BY PHIL ROSEN, CO-FOUNDER AND EDITOR, OPENING BELL DAILY @PHILROSENN
Donald Trump and Joe Biden.. Photos: Getty Images
As powerful as the Oval Office might be, it won’t be what makes or breaks the stock market this year.
President Joe Biden and former president Donald Trump face off in the first debate of the election cycle tonight, but investors look set to remain unbothered.
Immediate portfolio moves will likely be limited to those tied to betting markets like Kalshi and BetOnline, where traders are wagering on everything from how many times Biden will say “folks” to how long it will take for Trump to utter “fake news.”
Otherwise, few on Wall Street anticipate much to change in equity markets.
Already, the S&P 500 has performed unusually well for an election year. It’s up 15 percent through the first six months of 2024 even though, historically, the index trades weaker ahead of a presidential showdown.
Meanwhile, the VIX, which tracks implied volatility for S&P 500 options, is hovering just under 13. That’s far below its three-decade average of 19.5 and suggests investors see little reason for concern in the months ahead.
The lack of market jitters can in part be chalked up to the lack of uncertainty over the nominees. As the election date gets closer, that volatility should ramp up.
Over the last century, market volatility as measured by the VIX jumps 25 percent on average from July to November during election years, according to Bank of America.
That said, more volatility doesn’t mean the market narrative at large will change.

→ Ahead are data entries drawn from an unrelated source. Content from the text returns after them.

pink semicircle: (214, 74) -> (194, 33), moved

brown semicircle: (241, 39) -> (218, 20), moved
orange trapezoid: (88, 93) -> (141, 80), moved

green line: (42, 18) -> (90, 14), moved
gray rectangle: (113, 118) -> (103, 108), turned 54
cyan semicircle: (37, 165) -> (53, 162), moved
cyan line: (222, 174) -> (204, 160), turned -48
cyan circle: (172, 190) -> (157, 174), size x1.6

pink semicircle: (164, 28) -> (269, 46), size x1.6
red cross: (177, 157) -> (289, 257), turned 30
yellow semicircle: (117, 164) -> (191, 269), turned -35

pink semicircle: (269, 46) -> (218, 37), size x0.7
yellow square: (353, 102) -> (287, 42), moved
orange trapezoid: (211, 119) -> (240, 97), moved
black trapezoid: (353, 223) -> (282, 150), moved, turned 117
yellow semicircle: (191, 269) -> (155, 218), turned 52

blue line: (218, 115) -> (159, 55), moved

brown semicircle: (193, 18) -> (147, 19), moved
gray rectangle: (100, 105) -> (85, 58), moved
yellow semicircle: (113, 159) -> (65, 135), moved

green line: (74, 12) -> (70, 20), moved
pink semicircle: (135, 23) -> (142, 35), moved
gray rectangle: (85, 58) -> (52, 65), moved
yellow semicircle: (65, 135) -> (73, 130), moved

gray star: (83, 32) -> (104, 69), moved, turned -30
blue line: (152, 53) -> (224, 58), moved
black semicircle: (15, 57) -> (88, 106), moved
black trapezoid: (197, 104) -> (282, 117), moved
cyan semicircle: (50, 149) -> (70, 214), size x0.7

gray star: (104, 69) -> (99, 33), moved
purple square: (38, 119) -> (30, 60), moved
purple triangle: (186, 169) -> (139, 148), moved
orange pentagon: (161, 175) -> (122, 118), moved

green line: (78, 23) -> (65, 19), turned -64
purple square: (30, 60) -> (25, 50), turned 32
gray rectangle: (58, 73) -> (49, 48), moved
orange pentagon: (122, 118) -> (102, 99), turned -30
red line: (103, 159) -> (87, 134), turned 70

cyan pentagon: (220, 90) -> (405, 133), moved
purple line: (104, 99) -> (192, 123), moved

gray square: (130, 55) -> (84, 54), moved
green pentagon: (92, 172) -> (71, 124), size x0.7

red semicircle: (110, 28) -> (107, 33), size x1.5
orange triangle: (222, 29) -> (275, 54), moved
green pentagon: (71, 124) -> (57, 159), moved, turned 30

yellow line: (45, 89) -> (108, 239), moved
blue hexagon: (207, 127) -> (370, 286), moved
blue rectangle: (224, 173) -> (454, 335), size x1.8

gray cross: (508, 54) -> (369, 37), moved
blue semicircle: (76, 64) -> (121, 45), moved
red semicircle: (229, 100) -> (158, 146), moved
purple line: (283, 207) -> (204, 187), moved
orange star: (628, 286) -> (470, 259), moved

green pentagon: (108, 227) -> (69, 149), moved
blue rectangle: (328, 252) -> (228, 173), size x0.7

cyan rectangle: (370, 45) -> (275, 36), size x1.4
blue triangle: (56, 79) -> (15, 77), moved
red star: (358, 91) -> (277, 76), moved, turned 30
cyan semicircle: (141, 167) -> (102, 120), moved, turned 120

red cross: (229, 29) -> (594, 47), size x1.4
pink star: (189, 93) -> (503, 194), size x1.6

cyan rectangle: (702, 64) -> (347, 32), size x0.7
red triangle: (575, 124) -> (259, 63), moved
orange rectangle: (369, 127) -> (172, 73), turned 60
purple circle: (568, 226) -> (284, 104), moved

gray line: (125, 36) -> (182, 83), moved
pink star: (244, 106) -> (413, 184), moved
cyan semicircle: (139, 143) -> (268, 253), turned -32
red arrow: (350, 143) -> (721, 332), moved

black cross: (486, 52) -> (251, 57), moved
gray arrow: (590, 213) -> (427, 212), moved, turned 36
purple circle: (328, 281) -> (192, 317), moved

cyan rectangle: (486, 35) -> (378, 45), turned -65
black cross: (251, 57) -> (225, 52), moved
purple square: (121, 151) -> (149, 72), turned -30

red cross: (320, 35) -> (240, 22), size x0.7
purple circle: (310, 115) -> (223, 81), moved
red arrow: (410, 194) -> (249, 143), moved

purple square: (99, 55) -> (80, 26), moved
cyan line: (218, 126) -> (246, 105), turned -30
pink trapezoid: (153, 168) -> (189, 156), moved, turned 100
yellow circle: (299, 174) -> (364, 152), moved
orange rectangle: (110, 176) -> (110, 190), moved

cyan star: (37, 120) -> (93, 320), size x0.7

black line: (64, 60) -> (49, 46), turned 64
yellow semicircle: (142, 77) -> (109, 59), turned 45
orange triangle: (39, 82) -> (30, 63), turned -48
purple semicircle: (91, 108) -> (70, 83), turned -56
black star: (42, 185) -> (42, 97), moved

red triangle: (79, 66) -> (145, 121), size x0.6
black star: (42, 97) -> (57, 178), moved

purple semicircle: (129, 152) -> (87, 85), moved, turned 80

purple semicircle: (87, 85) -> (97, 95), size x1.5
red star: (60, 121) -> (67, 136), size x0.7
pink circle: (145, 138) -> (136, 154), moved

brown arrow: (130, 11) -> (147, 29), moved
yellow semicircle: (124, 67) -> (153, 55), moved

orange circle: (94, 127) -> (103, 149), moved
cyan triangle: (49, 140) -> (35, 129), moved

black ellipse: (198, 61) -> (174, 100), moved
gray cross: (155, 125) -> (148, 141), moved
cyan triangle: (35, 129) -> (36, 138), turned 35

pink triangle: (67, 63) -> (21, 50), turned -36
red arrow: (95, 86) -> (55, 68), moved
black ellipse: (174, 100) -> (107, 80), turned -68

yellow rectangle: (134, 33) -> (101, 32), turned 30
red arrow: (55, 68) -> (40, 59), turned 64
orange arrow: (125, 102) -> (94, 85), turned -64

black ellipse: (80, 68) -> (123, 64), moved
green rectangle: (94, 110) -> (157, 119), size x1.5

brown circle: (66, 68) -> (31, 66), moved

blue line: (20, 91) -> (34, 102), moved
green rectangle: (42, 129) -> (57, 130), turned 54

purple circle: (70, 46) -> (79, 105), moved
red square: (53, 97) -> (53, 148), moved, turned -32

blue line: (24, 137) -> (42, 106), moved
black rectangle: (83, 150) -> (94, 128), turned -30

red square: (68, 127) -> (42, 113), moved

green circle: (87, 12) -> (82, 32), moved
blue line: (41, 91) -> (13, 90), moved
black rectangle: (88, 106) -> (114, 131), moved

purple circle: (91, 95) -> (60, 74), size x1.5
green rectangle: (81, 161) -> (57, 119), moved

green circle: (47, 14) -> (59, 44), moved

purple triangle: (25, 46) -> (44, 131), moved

I attended an event hosted by UBS strategists on Wednesday in New York City, and the upcoming election was indeed a hot topic. Yet David Lefkowitz, the head of equities for UBS Global Wealth Management, pointed out that the three bullish drivers of the year remain intact:
Solid earnings growth
Cooling inflation
Huge money pouring into AI
“All that is pretty equity-friendly,” Lefkowitz told me and a group of reporters over lunch. “Valuations are clearly at the high end, but we think they make sense.”
Taken together, those themes support the Fed’s case for rate cuts. More and more, looser policy seems to be a case of when not if–no matter who sits in the White House.
“What we’ve been telling clients is to stay invested,” Lefkowitz said. “It’s a constructive environment.”